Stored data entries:
▶
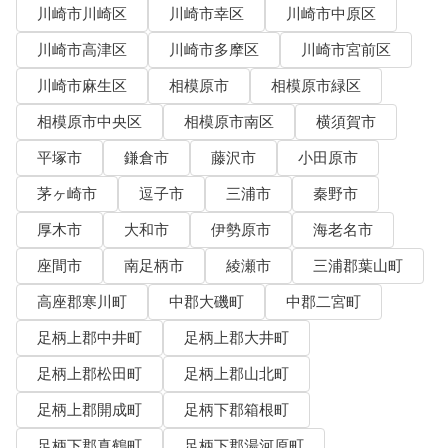
川崎市川崎区
川崎市幸区
川崎市中原区
川崎市高津区
川崎市多摩区
川崎市宮前区
川崎市麻生区
相模原市
相模原市緑区
相模原市中央区
相模原市南区
横須賀市
平塚市
鎌倉市
藤沢市
小田原市
茅ヶ崎市
逗子市
三浦市
秦野市
厚木市
大和市
伊勢原市
海老名市
座間市
南足柄市
綾瀬市
三浦郡葉山町
高座郡寒川町
中郡大磯町
中郡二宮町
足柄上郡中井町
足柄上郡大井町
足柄上郡松田町
足柄上郡山北町
足柄上郡開成町
足柄下郡箱根町
足柄下郡真鶴町
足柄下郡湯河原町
◀
**Your task:** With images excluded, write the records above out again exactly.

**Task answer:**
川崎市川崎区
川崎市幸区
川崎市中原区
川崎市高津区
川崎市多摩区
川崎市宮前区
川崎市麻生区
相模原市
相模原市緑区
相模原市中央区
相模原市南区
横須賀市
平塚市
鎌倉市
藤沢市
小田原市
茅ヶ崎市
逗子市
三浦市
秦野市
厚木市
大和市
伊勢原市
海老名市
座間市
南足柄市
綾瀬市
三浦郡葉山町
高座郡寒川町
中郡大磯町
中郡二宮町
足柄上郡中井町
足柄上郡大井町
足柄上郡松田町
足柄上郡山北町
足柄上郡開成町
足柄下郡箱根町
足柄下郡真鶴町
足柄下郡湯河原町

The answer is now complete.